The program, started in 2014, has nearly 30,000 subscribers across the state who have signed up to participate in one of about 850 solar projects.

Faribault Community Solar went online in 2019, developed by Cooperative Energy Futures, a Minneapolis-based nonprofit that builds projects to serve low- and moderate-income households. The city of Faribault is about 50 miles south of Minneapolis.

Customers get a monthly bill credit from Xcel, and the savings is one of the main selling points for subscribing.

This model is designed to encourage development of solar power while also providing savings.

While you might imagine electrons flowing from the solar projects to their subscribers, it doesn’t work that way. For nearly all community solar projects (and utility-scale solar and wind), the electricity goes into the grid for use by anyone, and the subscriptions and credits are a matter of bookkeeping.

The Xcel program’s successes and growing pains have served as lessons for other states. One of the biggest criticisms of the program has been that it doesn’t do enough to provide benefits to low-income households.

Minnesota is no longer the national leader in community solar, at least as measured by the number of projects or the generating capacity of those projects. That title belongs to New York after substantial growth in 2022. The New York program has gained momentum thanks to initiatives by the state government and the nonprofit sector, including some that focus on giving low-income households access to solar.

The state had 728 projects online as of the end of the third quarter of 2022, according to the Institute for Local Self-Reliance.

One example is a 1.2-megawatt project in Brooklyn built across 40 New York Housing Authority Rooftops. The project serves about 500 low- and moderate-income households, although most community solar projects do not focus exclusively on low-income communities.

Several states are in the early stages of setting up community solar programs. The one I’m watching most closely is California, which revised its rules for the programs with a new law in 2022. California leads the country in rooftop solar and utility-scale solar, and should have a large market for community solar now that it has rules in place to encourage the projects.

Some states have programs that they describe as community solar, but which clean energy advocates say are utility-controlled efforts that only mimic some attributes of community solar. A good example is Florida Power & Light’s SolarTogether program, which one group, Solar United Neighbors, says is “fake community solar” because consumers pay a premium to participate and don’t receive any bill savings while the utility is able to earn a guaranteed profit by building the systems and charging customers for the electricity. (When I said that about 20 states have community solar, I wasn’t including Florida.)

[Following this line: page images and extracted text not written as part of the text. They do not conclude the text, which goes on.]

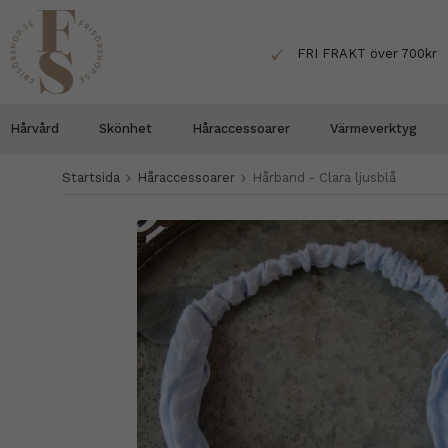
FRI FRAKT över 700kr
Hårvård
Skönhet
Håraccessoarer
Värmeverktyg
Startsida
Håraccessoarer
Hårband - Clara ljusblå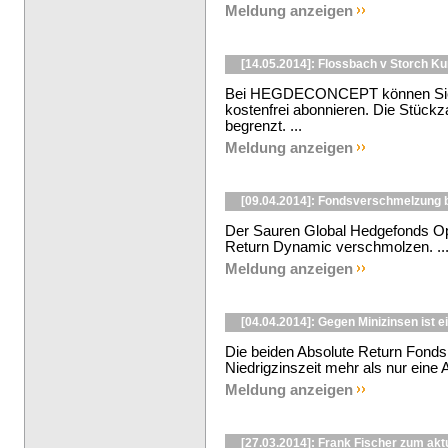
Meldung anzeigen
[14.05.2014]: Flossbach v Storch K
Bei HEGDECONCEPT können Sie d
kostenfrei abonnieren. Die Stückzah
begrenzt. ...
Meldung anzeigen
[09.04.2014]: Fondsverschmelzung 
Der Sauren Global Hedgefonds Opp
Return Dynamic verschmolzen. ..
Meldung anzeigen
[04.04.2014]: Gegen Minizinsen ist 
Die beiden Absolute Return Fonds 
Niedrigzinszeit mehr als nur eine Al
Meldung anzeigen
[27.03.2014]: Frank Fischer zum akt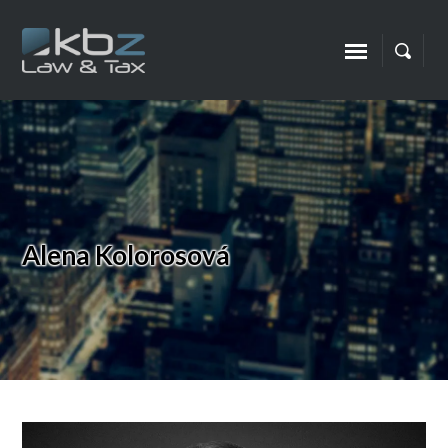
Alena Kolorosová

◄ 1.2-megawatt project in Brooklyn built across 40 New York Housing Authority Rooftops.

The federal government now has $7 billion that can go to community solar through the Greenhouse Gas Reduction Fund, which was created by the Inflation Reduction Act signed by President Joe Biden in August.

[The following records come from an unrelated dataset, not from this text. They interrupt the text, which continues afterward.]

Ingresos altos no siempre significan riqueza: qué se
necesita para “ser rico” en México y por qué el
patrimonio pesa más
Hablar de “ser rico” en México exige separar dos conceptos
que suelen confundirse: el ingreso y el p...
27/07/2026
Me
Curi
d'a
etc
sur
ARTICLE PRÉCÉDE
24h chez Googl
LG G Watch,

The EPA has said the fund will award up to 60 grants and that it “will prioritize delivering financial and technical assistance to projects that deploy residential and community solar, associated storage technologies, and related upgrades.”

McCoy expects that the states that already have community solar programs will be best equipped to benefit from the fund. The applicants can include states, cities, and Tribal governments, among others. If they are successful in getting grants, the next step likely would be to work with a developer to build a project or projects.

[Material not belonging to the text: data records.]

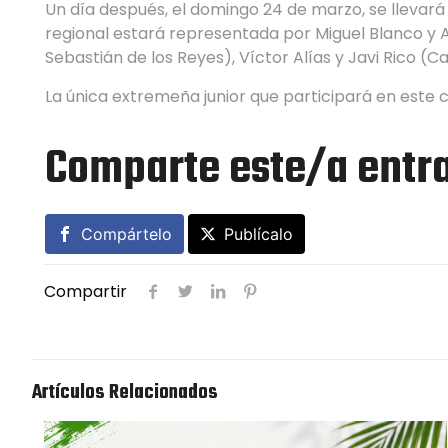
Un día después, el domingo 24 de marzo, se llevar
regional estará representada por Miguel Blanco y A
Sebastián de los Reyes), Víctor Alías y Javi Rico (
La única extremeña junior que participará en este 
Comparte este/a entr
Compártelo
Publícalo
Compartir
Artículos Relacionados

The grants have the potential to substantially increase access to community solar. For perspective, developers spent about $1.3 billion on U.S. community solar projects in 2022, according to the research firm Wood Mackenzie.

The firm issued a forecast last week showing that the community solar market will double by 2027, with an additional 6 gigawatts of solar capacity coming online (the report was done in collaboration with the Coalition for Community Solar Access, a group that includes solar companies and clean energy nonprofits).

That’s a lot of new capacity, but it would be just the start of what’s needed if community solar is going to become a major part of the transition to clean energy.